— Exercise requirements —
The answer should be an exact repeat of the stretch of material below from the line containing "Holistic Approach" through the line containing "r Caliber 13 Hours, Minutes, Small Seconds |".

— Available records —
*** Begin section ***

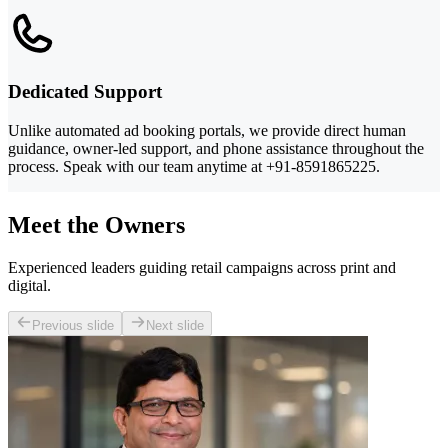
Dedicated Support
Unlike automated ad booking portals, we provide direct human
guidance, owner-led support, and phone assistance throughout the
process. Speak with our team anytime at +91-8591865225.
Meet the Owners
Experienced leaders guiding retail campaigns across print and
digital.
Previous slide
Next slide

*** End section ***
*** Begin section ***

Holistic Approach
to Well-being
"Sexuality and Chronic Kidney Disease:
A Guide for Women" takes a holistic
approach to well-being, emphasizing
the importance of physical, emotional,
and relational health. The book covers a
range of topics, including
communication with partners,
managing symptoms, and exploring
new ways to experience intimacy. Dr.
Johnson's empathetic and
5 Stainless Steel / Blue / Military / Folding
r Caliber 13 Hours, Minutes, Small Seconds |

*** End section ***

— Response to this task —
Holistic Approach
to Well-being
"Sexuality and Chronic Kidney Disease:
A Guide for Women" takes a holistic
approach to well-being, emphasizing
the importance of physical, emotional,
and relational health. The book covers a
range of topics, including
communication with partners,
managing symptoms, and exploring
new ways to experience intimacy. Dr.
Johnson's empathetic and
5 Stainless Steel / Blue / Military / Folding
r Caliber 13 Hours, Minutes, Small Seconds |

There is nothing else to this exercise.